Mellanox® is an industry leader in the implementation of the Data-Centric data center architecture, an architecture that enables In-Network Computing – allowing data to be analyzed everywhere and in particular as it being transferred within the network. This approach eliminates the bottlenecks that exist in a traditional CPU-Centric data center architecture and provides the highest level of applications performance and scalability. Mellanox solutions for the Data-Centric architecture include both hardware and software elements to meet the needs of the next generation of high-performance, artificial intelligence, deep learning, big data and other data intensive applications.
The key In-Networking Computing technologies provided with Mellanox interconnect solutions include:
- SHARP – an acronym for Scalable Hierarchical Aggregation and Reduction Protocol, SHARP supports communication framework-related computation on Mellanox switch and HCA hardware, enabling data reduction and aggregation algorithms to be managed and executed by the network. SHARP is being used for HPC application to offload collectives communication and to accelerate their performance.
- MPI Tag Matching – Mellanox ConnectX®-5 and later HCAs offload the MPI tag matching protocol from the CPU to the network, and are able to match MPI tags and process requests without CPU involvement. This results in latency improvements and a dramatic reduction in CPU utilization for MPI operations from 90% to nearly 0%.
- The latest addition of GPUDirect® RDMA is GPUDirect® ASYNC. GPUDirect ASYNC protocol, similarly offloads the data path, but additionally offloads the control plane operations from the CPU, enabling the GPU to schedule network communications. This results in additional acceleration of GPU-Network communications, much improved power savings, and the option to use less expensive CPU’s which lowers the cost of the overall platform.
- SHIELD – an acronym for Self-Healing Interconnect Enhancement for Intelligent Datacenters, SHIELD enables link fault recovery 5000x faster than a subnet manager would be able to react. This prevents communications protocols from timing out, eliminating performance crushing retries and communication-related job failures, enhancing the productivity and maximizing return on investment. Please click here to learn more about SHIELD
Additionally, routing algorithms provide a methodology for the InfiniBand subnet manager to find optimal routes for all traffic on a given fabric architecture. Mellanox supports both topology-specific and general algorithms that extend support for many different topologies In addition to fat tree, such as multi-dimensional torus up to 6D, hypercube and enhanced hypercube, mesh, and most recently, Dragonfly+. The latter is worth of specific note as it provides an interconnected group topology that can scale to very large node counts with advantages for expandability, maximizing cross sectional bandwidth with advanced adaptive routing, and providing strategies for saving both cabling cost and complexity.
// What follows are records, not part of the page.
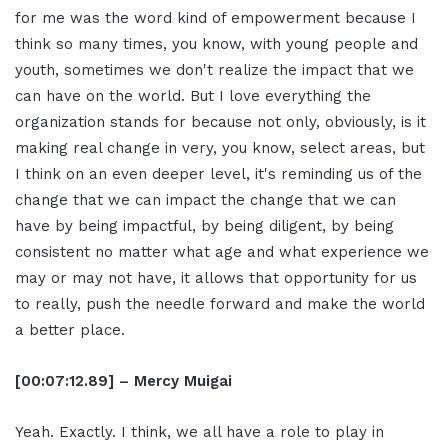
for me was the word kind of empowerment because I
think so many times, you know, with young people and
youth, sometimes we don't realize the impact that we
can have on the world. But I love everything the
organization stands for because not only, obviously, is it
making real change in very, you know, select areas, but
I think on an even deeper level, it's reminding us of the
change that we can impact the change that we can
have by being impactful, by being diligent, by being
consistent no matter what age and what experience we
may or may not have, it allows that opportunity for us
to really, push the needle forward and make the world
a better place.
[00:07:12.89] – Mercy Muigai
Yeah. Exactly. I think, we all have a role to play in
Bioscience data centers leverage HPC technology for both research and health care. Reducing pipeline wait times for and improving productivity not only speeds the pace of basic research, it can save lives! These data centers are challenged by applications that are both big data and high-performance computing problems that would suffer from suboptimal performance of the network that links servers and storage.
Electronic Design Automation involves 3D modeling, fluid dynamics, and other compute-intensive processes that require high-performance computing (HPC) data center solutions. These applications use highly-coupled parallel algorithms that can be very sensitive to communication fabric and framework latencies. Mellanox InfiniBand with SHARP can deliver upwards of 10x improvements for these applications.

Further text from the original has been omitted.